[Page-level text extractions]
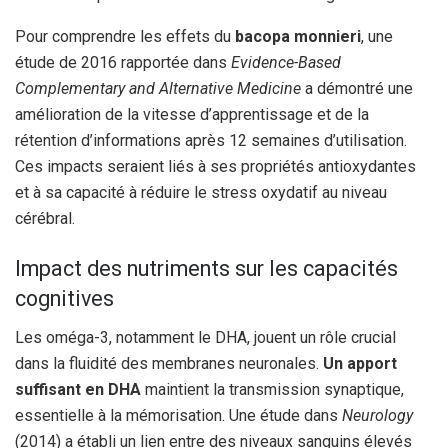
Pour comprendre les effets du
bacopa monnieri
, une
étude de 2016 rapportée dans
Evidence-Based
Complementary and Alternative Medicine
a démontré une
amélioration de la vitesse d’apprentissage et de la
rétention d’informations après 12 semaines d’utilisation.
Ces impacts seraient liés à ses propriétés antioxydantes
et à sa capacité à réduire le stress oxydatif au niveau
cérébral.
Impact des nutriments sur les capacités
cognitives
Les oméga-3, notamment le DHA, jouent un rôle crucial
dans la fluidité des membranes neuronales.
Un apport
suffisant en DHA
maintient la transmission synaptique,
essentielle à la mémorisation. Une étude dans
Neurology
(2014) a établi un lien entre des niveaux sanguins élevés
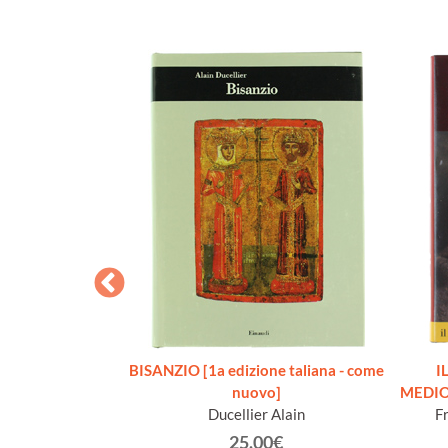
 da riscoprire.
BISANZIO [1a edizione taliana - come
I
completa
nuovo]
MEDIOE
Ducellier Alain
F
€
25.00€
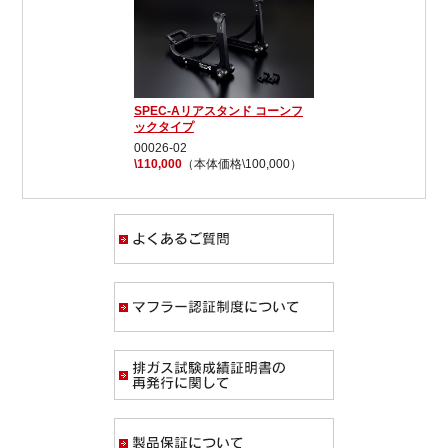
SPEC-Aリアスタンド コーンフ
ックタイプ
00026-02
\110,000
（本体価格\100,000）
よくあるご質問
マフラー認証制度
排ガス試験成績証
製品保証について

--

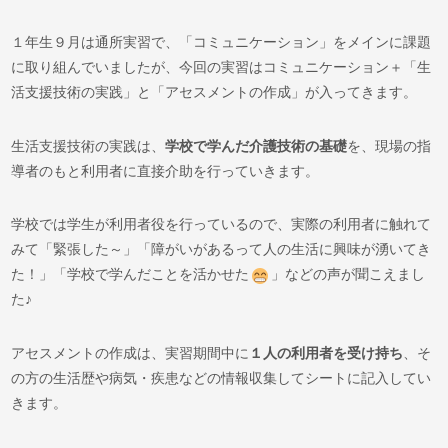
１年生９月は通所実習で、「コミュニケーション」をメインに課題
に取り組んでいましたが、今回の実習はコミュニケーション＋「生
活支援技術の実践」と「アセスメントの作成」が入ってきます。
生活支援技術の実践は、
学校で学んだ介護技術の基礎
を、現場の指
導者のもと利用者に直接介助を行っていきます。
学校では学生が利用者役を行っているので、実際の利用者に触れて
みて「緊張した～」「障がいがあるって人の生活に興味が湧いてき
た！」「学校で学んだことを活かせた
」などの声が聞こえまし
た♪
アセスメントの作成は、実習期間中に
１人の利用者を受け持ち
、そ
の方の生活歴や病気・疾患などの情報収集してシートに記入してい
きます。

§ About this exercise:
Above are the records; report how many of their lines hold the string "dans", with no other words.

§ Result for this task:
3